The apartment settled into quiet after they disconnected. Fallon stood in the kitchen and let the silence fill the space where Cassandra’s voice had been. The refrigerator hummed. A siren passed somewhere distant and faded.
She crossed to the counter and looked at the money clip. It was made of gold and covered in diamonds in the shape of the target’s last name. Gaudy as hell, but it would be part of the overall pot that fetched a ton of money for his victims.
She picked up Isaac’s watch.
Not flashy, not ostentatious.

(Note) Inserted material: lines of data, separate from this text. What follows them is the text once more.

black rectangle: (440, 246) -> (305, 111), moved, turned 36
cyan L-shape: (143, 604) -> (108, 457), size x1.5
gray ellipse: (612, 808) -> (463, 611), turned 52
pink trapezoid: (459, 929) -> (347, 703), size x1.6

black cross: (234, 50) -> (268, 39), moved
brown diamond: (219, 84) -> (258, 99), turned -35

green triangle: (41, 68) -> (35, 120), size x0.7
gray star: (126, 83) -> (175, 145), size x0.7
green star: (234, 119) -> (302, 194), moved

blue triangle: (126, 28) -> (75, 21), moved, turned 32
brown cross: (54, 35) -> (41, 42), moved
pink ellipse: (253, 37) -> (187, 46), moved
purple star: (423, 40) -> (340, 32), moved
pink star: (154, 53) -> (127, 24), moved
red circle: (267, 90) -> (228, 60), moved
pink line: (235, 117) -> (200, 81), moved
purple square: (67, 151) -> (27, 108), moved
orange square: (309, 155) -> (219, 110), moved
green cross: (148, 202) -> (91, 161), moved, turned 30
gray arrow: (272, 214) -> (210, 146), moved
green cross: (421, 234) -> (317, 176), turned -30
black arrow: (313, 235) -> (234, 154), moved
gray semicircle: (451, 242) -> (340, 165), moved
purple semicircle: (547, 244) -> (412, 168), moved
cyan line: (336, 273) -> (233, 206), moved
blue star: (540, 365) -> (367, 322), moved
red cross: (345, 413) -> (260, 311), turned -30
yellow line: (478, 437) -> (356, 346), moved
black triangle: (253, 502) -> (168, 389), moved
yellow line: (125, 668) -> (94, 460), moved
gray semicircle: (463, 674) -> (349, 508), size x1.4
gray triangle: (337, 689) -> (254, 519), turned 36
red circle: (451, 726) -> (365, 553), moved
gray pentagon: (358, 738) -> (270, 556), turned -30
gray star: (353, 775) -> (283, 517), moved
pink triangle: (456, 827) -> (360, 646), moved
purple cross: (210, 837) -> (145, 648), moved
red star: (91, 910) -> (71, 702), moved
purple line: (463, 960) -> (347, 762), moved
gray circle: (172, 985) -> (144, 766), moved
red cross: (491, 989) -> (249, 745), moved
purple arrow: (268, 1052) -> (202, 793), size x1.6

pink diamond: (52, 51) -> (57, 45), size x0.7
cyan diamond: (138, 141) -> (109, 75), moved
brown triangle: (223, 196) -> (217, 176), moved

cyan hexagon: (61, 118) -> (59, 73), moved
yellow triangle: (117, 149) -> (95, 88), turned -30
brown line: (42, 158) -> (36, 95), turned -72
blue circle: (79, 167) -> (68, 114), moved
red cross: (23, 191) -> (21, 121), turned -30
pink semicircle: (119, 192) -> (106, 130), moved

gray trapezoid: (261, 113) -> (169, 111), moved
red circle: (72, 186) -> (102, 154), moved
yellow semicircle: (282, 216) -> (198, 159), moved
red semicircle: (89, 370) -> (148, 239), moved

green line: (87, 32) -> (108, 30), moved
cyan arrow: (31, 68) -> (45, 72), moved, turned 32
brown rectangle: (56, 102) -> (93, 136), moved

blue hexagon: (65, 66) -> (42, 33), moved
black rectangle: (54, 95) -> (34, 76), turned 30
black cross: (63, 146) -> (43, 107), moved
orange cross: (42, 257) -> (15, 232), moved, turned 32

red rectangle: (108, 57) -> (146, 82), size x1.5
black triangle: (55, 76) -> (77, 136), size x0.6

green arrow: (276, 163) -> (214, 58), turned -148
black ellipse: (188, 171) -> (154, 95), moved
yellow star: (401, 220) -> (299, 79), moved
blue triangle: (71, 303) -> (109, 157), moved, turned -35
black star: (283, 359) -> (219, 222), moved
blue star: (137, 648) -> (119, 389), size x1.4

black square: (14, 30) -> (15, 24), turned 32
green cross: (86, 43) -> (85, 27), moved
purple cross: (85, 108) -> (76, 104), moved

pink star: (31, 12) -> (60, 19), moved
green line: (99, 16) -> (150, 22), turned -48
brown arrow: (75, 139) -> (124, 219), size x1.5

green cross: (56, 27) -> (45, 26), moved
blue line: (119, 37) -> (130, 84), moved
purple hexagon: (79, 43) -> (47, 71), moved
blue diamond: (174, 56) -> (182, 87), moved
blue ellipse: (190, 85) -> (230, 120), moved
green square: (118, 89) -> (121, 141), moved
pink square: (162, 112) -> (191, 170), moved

Solid. The leather band was worn soft at the buckle hole he used most. She turned it over. No engraving on the back. No inscription. Just a watch that told time and did its job and asked nothing of the person wearing it.
She set it back on the table. It had been so stupid to take it. So dangerous. But she hadn’t been able to help herself. Not just because of him talking trash about her abilities, but because… she’d wanted the connection.
His look at her right before she’d disappeared out the door? He’d wanted it, too.
So, yeah. She was staying. She was adapting. She was not running.
And somewhere in this city, a man with an empty wrist knew what she was and had let her walk away.